Capsomer deformability has a pronounced effect on viral self-assembly. Deformability enables capsid assembly where there was none observed for rigid capsomers by enhancing the average angle and edge length fluctuations which reverse incorrect capsomer–capsomer binding and facilitate transitions from malformed structures to symmetric capsids. The lowering of elastic moduli can be considered as promoting optimal transient bond formation, i.e., a similar frequency of bond-breaking and bond-forming events, which has been linked to the effective self-assembly of ordered capsids [15]. However, making capsomers too soft produces large structural fluctuations which greatly enhance the probability of bond-breaking events, limiting the potential of capsid nucleation.

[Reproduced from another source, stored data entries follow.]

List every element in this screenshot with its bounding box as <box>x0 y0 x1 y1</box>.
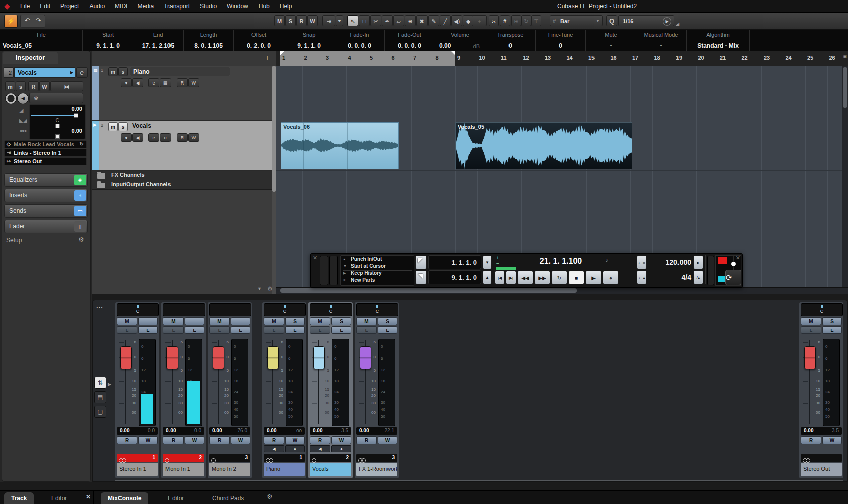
channel-name[interactable]: Mono In 1 <box>163 463 204 476</box>
fader-view-button[interactable]: ⇅ <box>94 377 106 389</box>
goto-right-locator-button[interactable]: ▲ <box>483 270 492 284</box>
input-routing-row[interactable]: ⇥Links - Stereo In 1 <box>4 149 87 157</box>
track-mute-button[interactable]: m <box>108 67 118 76</box>
grid-type-dropdown[interactable]: #Bar▼ <box>550 15 603 26</box>
fader-handle[interactable] <box>804 346 816 369</box>
ruler-options-icon[interactable]: ▣ <box>842 54 847 59</box>
channel-write-button[interactable]: W <box>138 436 158 444</box>
volume-slider[interactable] <box>31 115 75 116</box>
track-read-button[interactable]: R <box>177 78 188 87</box>
redo-button[interactable]: ↷ <box>33 15 44 26</box>
menu-project[interactable]: Project <box>55 0 84 12</box>
channel-read-button[interactable]: R <box>356 436 377 444</box>
pan-control[interactable]: C <box>264 303 306 316</box>
channel-listen-button[interactable]: L <box>264 326 284 334</box>
play-tr-button[interactable]: ▶ <box>585 271 602 284</box>
close-icon[interactable]: ✕ <box>313 255 317 261</box>
menu-studio[interactable]: Studio <box>195 0 222 12</box>
glue-tool[interactable]: ✒ <box>382 15 393 26</box>
tab-editor[interactable]: Editor <box>44 492 74 504</box>
channel-mute-button[interactable]: M <box>801 317 821 325</box>
track-instrument-button[interactable]: ▦ <box>160 78 171 87</box>
channel-write-button[interactable]: W <box>285 436 305 444</box>
section-equalizers[interactable]: Equalizers◈ <box>4 173 88 187</box>
channel-write-button[interactable]: W <box>378 436 397 444</box>
snap-zero-crossing-button[interactable]: ＋ <box>472 15 487 26</box>
channel-edit-button[interactable]: E <box>378 326 397 334</box>
channel-name[interactable]: FX 1-Roomwork <box>356 463 397 476</box>
stop-button[interactable]: ■ <box>568 271 584 284</box>
tab-track[interactable]: Track <box>4 492 34 504</box>
info-field-offset[interactable]: Offset0. 2. 0. 0 <box>234 30 284 51</box>
automation-w-button[interactable]: W <box>307 15 318 26</box>
channel-read-button[interactable]: R <box>209 436 230 444</box>
channel-edit-button[interactable]: E <box>231 326 250 334</box>
tabbar-gear-icon[interactable]: ⚙ <box>267 493 273 500</box>
tempo-track-button[interactable]: ▸ <box>693 255 703 269</box>
read-button[interactable]: R <box>28 81 39 91</box>
channel-mute-button[interactable]: M <box>117 317 137 325</box>
channel-monitor-button[interactable]: ◀ <box>264 445 284 452</box>
pan-control[interactable]: C <box>356 303 398 316</box>
channel-strip-vocals[interactable]: CMSLE6051015203000061218243040500.00-3.5… <box>308 302 353 478</box>
tempo-display[interactable]: 120.000 <box>648 255 691 269</box>
folder-track[interactable]: Input/Output Channels <box>92 180 276 190</box>
fader-handle[interactable] <box>166 346 178 369</box>
tempo-icon-button[interactable]: ♩= <box>637 255 647 269</box>
channel-strip-fx-1-roomwork[interactable]: CMSLE6051015203000061218243040500.00-22.… <box>355 302 399 478</box>
channel-routing[interactable]: 1 <box>264 454 305 462</box>
split-tool[interactable]: ✂ <box>370 15 381 26</box>
pan-control[interactable]: C <box>310 303 352 316</box>
menu-window[interactable]: Window <box>222 0 253 12</box>
drag-strip[interactable] <box>707 256 714 285</box>
track-solo-button[interactable]: s <box>118 122 128 131</box>
menu-midi[interactable]: MIDI <box>110 0 132 12</box>
pan-handle[interactable] <box>55 124 60 128</box>
fader-handle[interactable] <box>267 346 279 369</box>
close-icon[interactable]: ✕ <box>736 255 740 261</box>
volume-handle[interactable] <box>74 113 78 118</box>
audio-event-vocals-05[interactable]: Vocals_05 <box>455 122 632 169</box>
channel-write-button[interactable]: W <box>331 436 351 444</box>
goto-left-locator-button[interactable]: ▼ <box>483 255 492 269</box>
channel-strip-stereo-in-1[interactable]: CMLE6051015203000061218243040500.000.0RW… <box>115 302 159 478</box>
channel-routing[interactable]: 3 <box>209 454 250 462</box>
channel-mute-button[interactable]: M <box>356 317 377 325</box>
folder-track[interactable]: FX Channels <box>92 171 276 180</box>
channel-routing[interactable]: 2 <box>310 454 351 462</box>
channel-strip-piano[interactable]: CMSLE6051015203000061218243040500.00-ooR… <box>262 302 306 478</box>
track-write-button[interactable]: W <box>188 78 199 87</box>
channel-record-button[interactable]: ● <box>285 445 305 452</box>
track-edit-button[interactable]: e <box>148 133 159 142</box>
channel-solo-button[interactable]: S <box>378 317 397 325</box>
sync-button[interactable]: ⟳ <box>725 270 741 285</box>
channel-edit-button[interactable]: E <box>185 326 204 334</box>
channel-listen-button[interactable]: L <box>209 326 230 334</box>
channel-read-button[interactable]: R <box>801 436 821 444</box>
inspector-tab[interactable]: Inspector <box>3 52 58 64</box>
add-track-button[interactable]: + <box>265 54 269 62</box>
quantize-dropdown[interactable]: 1/16▶ <box>618 15 674 26</box>
channel-listen-button[interactable]: L <box>356 326 377 334</box>
mute-tool[interactable]: ✖ <box>416 15 428 26</box>
channel-routing[interactable]: 3 <box>356 454 397 462</box>
tab-mixconsole[interactable]: MixConsole <box>101 492 148 504</box>
transport-menu-item[interactable]: ●Punch In/Out <box>341 256 414 263</box>
channel-listen-button[interactable]: L <box>163 326 184 334</box>
bypass-button[interactable]: ⧓ <box>50 81 83 91</box>
section-fader[interactable]: Fader▯ <box>4 220 88 233</box>
channel-edit-button[interactable]: E <box>822 326 842 334</box>
channel-mute-button[interactable]: M <box>163 317 184 325</box>
channel-listen-button[interactable]: L <box>117 326 137 334</box>
tab-chord-pads[interactable]: Chord Pads <box>205 492 251 504</box>
fader-handle[interactable] <box>360 346 371 369</box>
iterative-button[interactable]: ↻ <box>521 15 531 26</box>
record-arm-button[interactable] <box>5 93 17 104</box>
h-scroll-thumb[interactable] <box>280 288 577 293</box>
meter-view-button[interactable]: ▢ <box>94 406 106 418</box>
freeze-button[interactable]: ❄ <box>29 93 83 103</box>
grid-button[interactable]: # <box>500 15 510 26</box>
transport-menu-item[interactable]: ≡New Parts <box>341 277 414 284</box>
undo-button[interactable]: ↶ <box>22 15 33 26</box>
channel-write-button[interactable]: W <box>822 436 842 444</box>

In this work, we tuned the deformability by changing both bending and stretching moduli. Our future work will systematically explore the effects of tuning one of these elastic parameters on the assembly states. Further, we will investigate the assembly of deformable capsomers around cargo such as nanoparticles or polyions [38]. Extending the deformable capsomer model to probe the link between capsomer deformability and the disassembly of viruses [52,53] will also be a subject of future work.